#### ABOUT THIS EXERCISE:
Extract from the entries below, exactly as given, only the lines from the line containing "Aller au contenu principal" to the line containing "Deutschland beschränkt, sondern", both lines included.

#### SUPPLIED RECORDS:
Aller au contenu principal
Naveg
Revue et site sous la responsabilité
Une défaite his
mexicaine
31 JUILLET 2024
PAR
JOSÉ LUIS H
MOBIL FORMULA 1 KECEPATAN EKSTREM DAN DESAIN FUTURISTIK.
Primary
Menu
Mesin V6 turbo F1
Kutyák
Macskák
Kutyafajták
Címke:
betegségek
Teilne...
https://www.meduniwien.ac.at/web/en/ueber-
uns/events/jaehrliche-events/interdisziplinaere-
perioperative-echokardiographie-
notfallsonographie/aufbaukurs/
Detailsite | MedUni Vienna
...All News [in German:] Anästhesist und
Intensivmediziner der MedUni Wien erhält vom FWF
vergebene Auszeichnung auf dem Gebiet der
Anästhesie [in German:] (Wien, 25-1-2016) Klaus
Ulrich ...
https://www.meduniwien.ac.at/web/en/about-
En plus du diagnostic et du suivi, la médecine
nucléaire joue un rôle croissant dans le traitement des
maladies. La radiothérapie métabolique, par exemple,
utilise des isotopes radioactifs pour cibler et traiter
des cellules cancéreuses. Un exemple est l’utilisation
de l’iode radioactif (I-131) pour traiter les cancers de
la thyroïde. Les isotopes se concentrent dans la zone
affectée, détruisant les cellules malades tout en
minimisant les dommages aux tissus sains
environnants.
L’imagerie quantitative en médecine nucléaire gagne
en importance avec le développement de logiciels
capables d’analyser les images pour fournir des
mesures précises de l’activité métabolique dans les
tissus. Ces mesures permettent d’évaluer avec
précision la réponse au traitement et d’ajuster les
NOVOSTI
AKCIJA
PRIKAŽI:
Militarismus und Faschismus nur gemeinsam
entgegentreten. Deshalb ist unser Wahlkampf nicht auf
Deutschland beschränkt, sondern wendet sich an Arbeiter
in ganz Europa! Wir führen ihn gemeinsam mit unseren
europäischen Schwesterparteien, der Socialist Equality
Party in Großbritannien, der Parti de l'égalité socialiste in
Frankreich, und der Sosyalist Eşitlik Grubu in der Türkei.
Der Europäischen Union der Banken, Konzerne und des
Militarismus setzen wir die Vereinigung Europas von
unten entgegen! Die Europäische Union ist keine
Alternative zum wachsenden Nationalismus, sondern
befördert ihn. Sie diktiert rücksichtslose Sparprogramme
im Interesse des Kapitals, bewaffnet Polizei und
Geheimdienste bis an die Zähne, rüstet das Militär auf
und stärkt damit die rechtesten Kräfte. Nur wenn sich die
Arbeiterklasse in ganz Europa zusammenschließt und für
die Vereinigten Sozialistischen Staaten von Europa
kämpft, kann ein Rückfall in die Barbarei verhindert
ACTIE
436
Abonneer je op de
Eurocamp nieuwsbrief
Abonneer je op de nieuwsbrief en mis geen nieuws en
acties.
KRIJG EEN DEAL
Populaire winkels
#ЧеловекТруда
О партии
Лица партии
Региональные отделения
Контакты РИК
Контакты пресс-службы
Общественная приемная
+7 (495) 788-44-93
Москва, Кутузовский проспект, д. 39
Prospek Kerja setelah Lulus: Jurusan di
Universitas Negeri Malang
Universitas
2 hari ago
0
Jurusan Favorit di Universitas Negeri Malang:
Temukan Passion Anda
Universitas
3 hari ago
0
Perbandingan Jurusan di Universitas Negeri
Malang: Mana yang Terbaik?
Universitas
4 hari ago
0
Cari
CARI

---

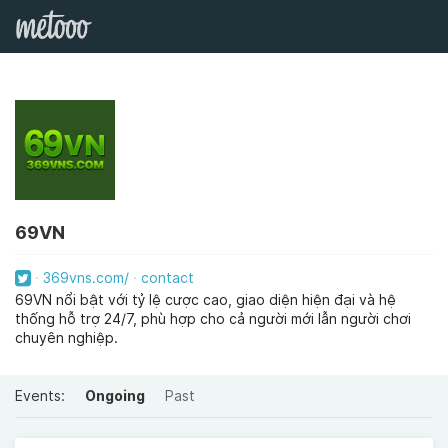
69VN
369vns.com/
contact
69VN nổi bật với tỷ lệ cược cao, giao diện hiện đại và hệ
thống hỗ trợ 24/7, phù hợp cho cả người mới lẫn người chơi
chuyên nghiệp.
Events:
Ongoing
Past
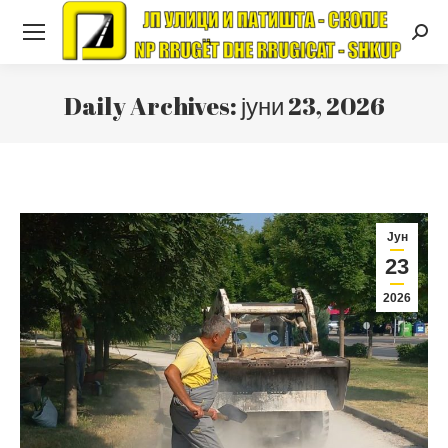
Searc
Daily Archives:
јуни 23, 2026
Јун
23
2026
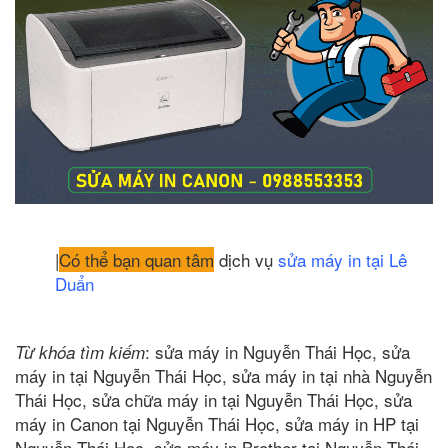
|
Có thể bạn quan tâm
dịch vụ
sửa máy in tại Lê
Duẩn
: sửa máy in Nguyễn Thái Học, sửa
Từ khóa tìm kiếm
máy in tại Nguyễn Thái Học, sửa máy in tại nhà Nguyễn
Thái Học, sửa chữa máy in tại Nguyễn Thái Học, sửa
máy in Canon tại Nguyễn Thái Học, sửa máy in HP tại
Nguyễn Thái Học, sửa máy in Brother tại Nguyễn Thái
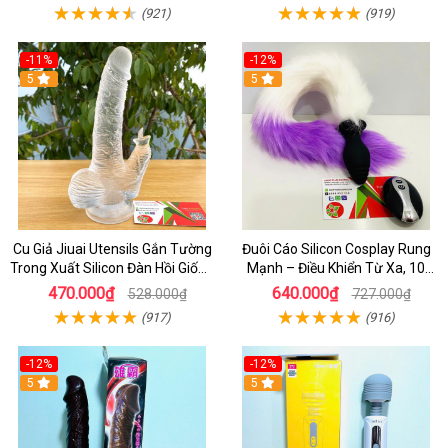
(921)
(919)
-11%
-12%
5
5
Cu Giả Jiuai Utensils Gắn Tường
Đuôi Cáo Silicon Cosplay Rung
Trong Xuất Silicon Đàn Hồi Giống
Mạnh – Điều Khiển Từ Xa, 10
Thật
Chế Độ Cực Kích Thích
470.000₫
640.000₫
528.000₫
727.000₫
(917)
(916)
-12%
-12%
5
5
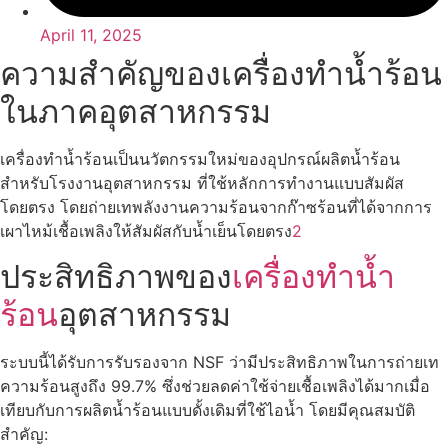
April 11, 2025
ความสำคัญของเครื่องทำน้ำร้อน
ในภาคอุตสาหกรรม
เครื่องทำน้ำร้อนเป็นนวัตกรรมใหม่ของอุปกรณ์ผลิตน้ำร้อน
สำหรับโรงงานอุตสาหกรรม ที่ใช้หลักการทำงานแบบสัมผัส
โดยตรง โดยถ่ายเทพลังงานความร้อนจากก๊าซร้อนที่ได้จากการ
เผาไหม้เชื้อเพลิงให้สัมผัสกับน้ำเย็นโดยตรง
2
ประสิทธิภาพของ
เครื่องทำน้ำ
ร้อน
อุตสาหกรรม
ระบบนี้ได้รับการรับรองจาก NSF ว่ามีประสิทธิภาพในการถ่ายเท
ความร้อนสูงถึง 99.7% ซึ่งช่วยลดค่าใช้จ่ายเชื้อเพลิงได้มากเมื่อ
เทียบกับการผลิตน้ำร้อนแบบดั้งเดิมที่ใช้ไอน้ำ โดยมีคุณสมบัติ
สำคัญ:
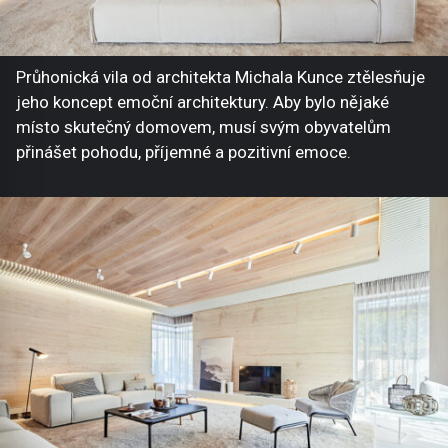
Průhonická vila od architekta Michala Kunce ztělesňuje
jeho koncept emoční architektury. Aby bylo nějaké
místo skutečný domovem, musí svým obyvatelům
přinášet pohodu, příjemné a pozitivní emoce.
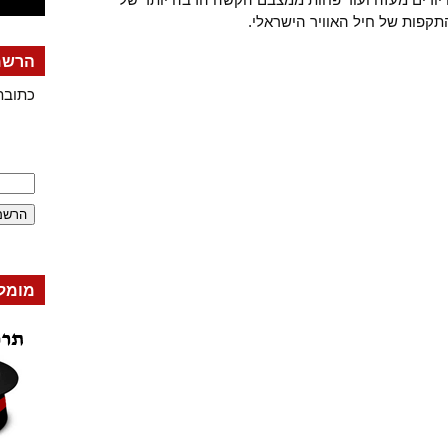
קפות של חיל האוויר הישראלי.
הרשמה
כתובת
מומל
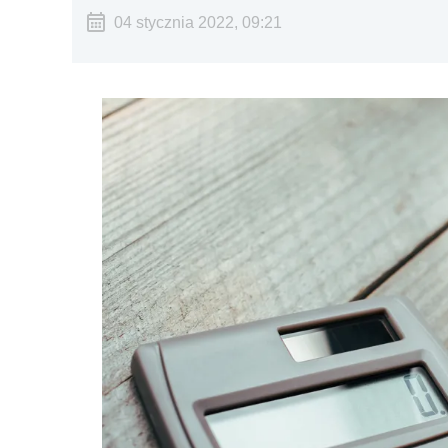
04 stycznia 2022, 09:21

#### OUTPUT OF THE EXERCISE:
Aller au contenu principal
Naveg
Revue et site sous la responsabilité
Une défaite his
mexicaine
31 JUILLET 2024
PAR
JOSÉ LUIS H
MOBIL FORMULA 1 KECEPATAN EKSTREM DAN DESAIN FUTURISTIK.
Primary
Menu
Mesin V6 turbo F1
Kutyák
Macskák
Kutyafajták
Címke:
betegségek
Teilne...
https://www.meduniwien.ac.at/web/en/ueber-
uns/events/jaehrliche-events/interdisziplinaere-
perioperative-echokardiographie-
notfallsonographie/aufbaukurs/
Detailsite | MedUni Vienna
...All News [in German:] Anästhesist und
Intensivmediziner der MedUni Wien erhält vom FWF
vergebene Auszeichnung auf dem Gebiet der
Anästhesie [in German:] (Wien, 25-1-2016) Klaus
Ulrich ...
https://www.meduniwien.ac.at/web/en/about-
En plus du diagnostic et du suivi, la médecine
nucléaire joue un rôle croissant dans le traitement des
maladies. La radiothérapie métabolique, par exemple,
utilise des isotopes radioactifs pour cibler et traiter
des cellules cancéreuses. Un exemple est l’utilisation
de l’iode radioactif (I-131) pour traiter les cancers de
la thyroïde. Les isotopes se concentrent dans la zone
affectée, détruisant les cellules malades tout en
minimisant les dommages aux tissus sains
environnants.
L’imagerie quantitative en médecine nucléaire gagne
en importance avec le développement de logiciels
capables d’analyser les images pour fournir des
mesures précises de l’activité métabolique dans les
tissus. Ces mesures permettent d’évaluer avec
précision la réponse au traitement et d’ajuster les
NOVOSTI
AKCIJA
PRIKAŽI:
Militarismus und Faschismus nur gemeinsam
entgegentreten. Deshalb ist unser Wahlkampf nicht auf
Deutschland beschränkt, sondern wendet sich an Arbeiter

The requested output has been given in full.